The current form of governance came into shape in 2003, after another round of embarrassing controversy following the Salt Lake City Olympics. The board shrank to 11. It now stands at 15.

 

The Ropes & Gray report, issued Dec. 10, credited those changes for pulling more money into the movement, modernizing medical resources and, ultimately, pushing Team USA to dominance on the field of play. But it also created an excessively hierarchical relationship with athletes, the report said, which contributed to the slow response to the Nassar allegations because athletes couldn’t speak out without fear of reprisal, or they weren’t heard.

 

“Everyone’s become much more professionalized, which is a good thing,” said Han Xiao, chairman of the Athletes’ Advisory Council. “… The only problem is athletes got left by the wayside in terms of a lot of the operational decisions that need to be made day to day.”

 

Changes must be made that allow athletes to be on more equal footing with administrators, Xiao said, which is hard because their careers are so much shorter.

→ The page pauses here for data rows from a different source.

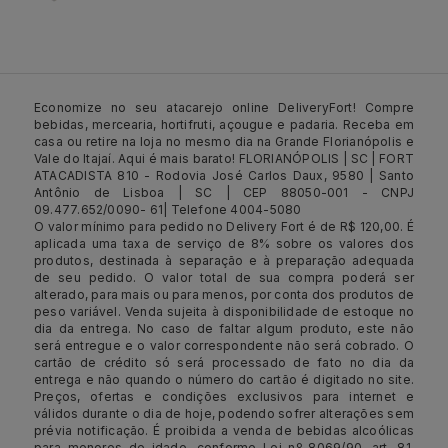
Economize no seu atacarejo online DeliveryFort! Compre
bebidas, mercearia, hortifruti, açougue e padaria. Receba em
casa ou retire na loja no mesmo dia na Grande Florianópolis e
Vale do Itajaí. Aqui é mais barato! FLORIANÓPOLIS | SC | FORT
ATACADISTA 810 - Rodovia José Carlos Daux, 9580 | Santo
Antônio de Lisboa | SC | CEP 88050-001 - CNPJ
09.477.652/0090- 61| Telefone 4004-5080
O valor mínimo para pedido no Delivery Fort é de R$ 120,00. É
aplicada uma taxa de serviço de 8% sobre os valores dos
produtos, destinada à separação e à preparação adequada
de seu pedido. O valor total de sua compra poderá ser
alterado, para mais ou para menos, por conta dos produtos de
peso variável. Venda sujeita à disponibilidade de estoque no
dia da entrega. No caso de faltar algum produto, este não
será entregue e o valor correspondente não será cobrado. O
cartão de crédito só será processado de fato no dia da
entrega e não quando o número do cartão é digitado no site.
Preços, ofertas e condições exclusivos para internet e
válidos durante o dia de hoje, podendo sofrer alterações sem
prévia notificação. É proibida a venda de bebidas alcoólicas
para menores de idade, conforme Lei nº 8069/90, art. 81,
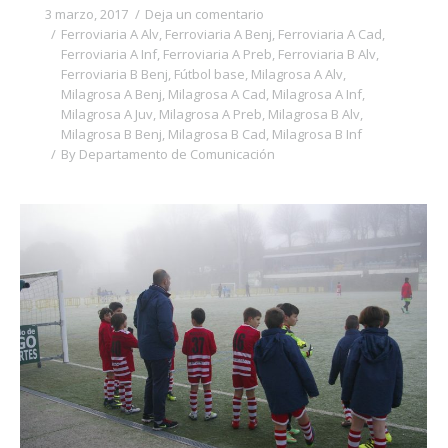
3 marzo, 2017
Deja un comentario
Ferroviaria A Alv
,
Ferroviaria A Benj
,
Ferroviaria A Cad
,
Ferroviaria A Inf
,
Ferroviaria A Preb
,
Ferroviaria B Alv
,
Ferroviaria B Benj
,
Fútbol base
,
Milagrosa A Alv
,
Milagrosa A Benj
,
Milagrosa A Cad
,
Milagrosa A Inf
,
Milagrosa A Juv
,
Milagrosa A Preb
,
Milagrosa B Alv
,
Milagrosa B Benj
,
Milagrosa B Cad
,
Milagrosa B Inf
By
Departamento de Comunicación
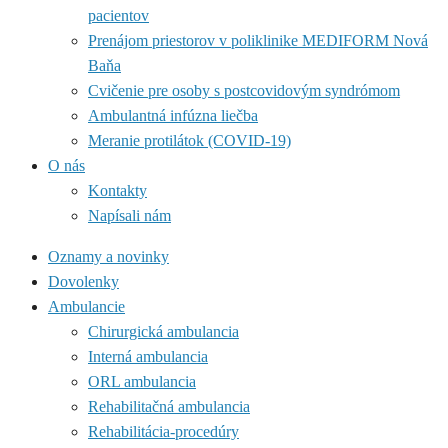
pacientov
Prenájom priestorov v poliklinike MEDIFORM Nová
Baňa
Cvičenie pre osoby s postcovidovým syndrómom
Ambulantná infúzna liečba
Meranie protilátok (COVID-19)
O nás
Kontakty
Napísali nám
Oznamy a novinky
Dovolenky
Ambulancie
Chirurgická ambulancia
Interná ambulancia
ORL ambulancia
Rehabilitačná ambulancia
Rehabilitácia-procedúry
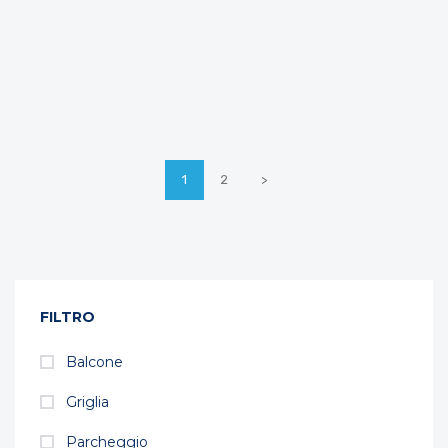
1
2
>
FILTRO
Balcone
Griglia
Parcheggio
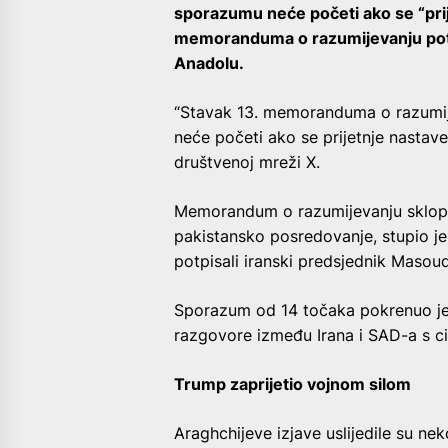
sporazumu neće početi ako se “prije
memoranduma o razumijevanju potp
Anadolu.
“Stavak 13. memoranduma o razumij
neće početi ako se prijetnje nastave
društvenoj mreži X.
Memorandum o razumijevanju sklopl
pakistansko posredovanje, stupio je 
potpisali iranski predsjednik Masou
Sporazum od 14 točaka pokrenuo je
razgovore između Irana i SAD-a s c
Trump zaprijetio vojnom silom
Araghchijeve izjave uslijedile su ne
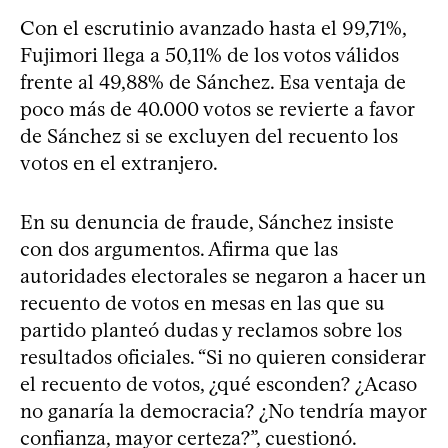
Con el escrutinio avanzado hasta el 99,71%,
Fujimori llega a 50,11% de los votos válidos
frente al 49,88% de Sánchez. Esa ventaja de
poco más de 40.000 votos se revierte a favor
de Sánchez si se excluyen del recuento los
votos en el extranjero.
En su denuncia de fraude, Sánchez insiste
con dos argumentos. Afirma que las
autoridades electorales se negaron a hacer un
recuento de votos en mesas en las que su
partido planteó dudas y reclamos sobre los
resultados oficiales. “Si no quieren considerar
el recuento de votos, ¿qué esconden? ¿Acaso
no ganaría la democracia? ¿No tendría mayor
confianza, mayor certeza?”, cuestionó.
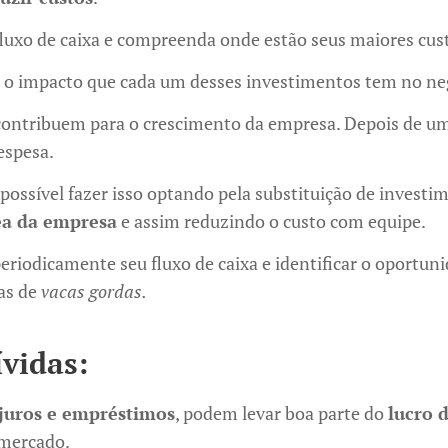
fluxo de caixa e compreenda onde estão seus maiores cus
e o impacto que cada um desses investimentos tem no ne
contribuem para o crescimento da empresa. Depois de um
espesa.
possível fazer isso optando pela substituição de investi
ea da empresa
e assim reduzindo o custo com equipe.
eriodicamente seu fluxo de caixa e identificar o oportun
as de
vacas gordas.
ívidas:
 juros e empréstimos
, podem levar boa parte do
lucro 
 mercado.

He suggested ideas ranging from a few paid staffers at the advisory council to a full-blown athletes union. “It’s very, very difficult for currently competing athletes and recently retired athletes to be experts on everything they need to be to be effective advocates,” Xiao said.

 

The USOC’s newly created Athlete & NGB Engagement Commission, better known as the Borders Commission after its chair, former WNBA President Lisa Borders, is beginning to evaluate structural changes. Its closed-door deliberations are ongoing.